> [TASK]:
Going through the entries below, count each line that holds "yang" and give only the total.

> [EXERCISE INPUT]:
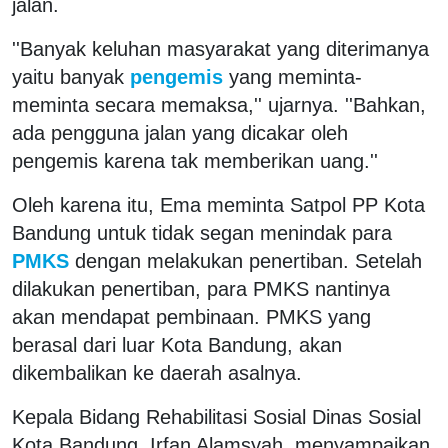
jalan.
''Banyak keluhan masyarakat yang diterimanya
yaitu banyak
pengemis
yang meminta-
meminta secara memaksa,'' ujarnya. ''Bahkan,
ada pengguna jalan yang dicakar oleh
pengemis karena tak memberikan uang.''
Oleh karena itu, Ema meminta Satpol PP Kota
Bandung untuk tidak segan menindak para
PMKS
dengan melakukan penertiban. Setelah
dilakukan penertiban, para PMKS nantinya
akan mendapat pembinaan. PMKS yang
berasal dari luar Kota Bandung, akan
dikembalikan ke daerah asalnya.
Kepala Bidang Rehabilitasi Sosial Dinas Sosial
Kota Bandung, Irfan Alamsyah, menyampaikan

> [EXERCISE ANSWER]:
4